#### TASK
Please print the listing that follows word for word, but skip any pictures it holds.

#### INPUT DATA
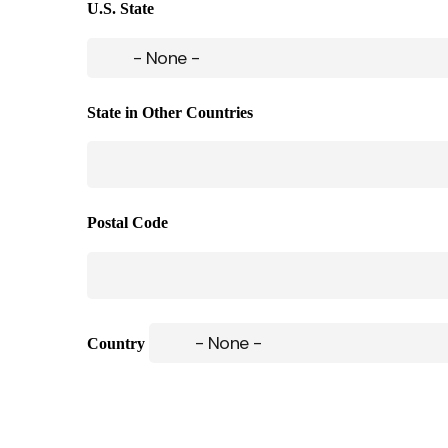
U.S. State
State in Other Countries
Postal Code
Country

#### EXERCISE RESULT
U.S. State
State in Other Countries
Postal Code
Country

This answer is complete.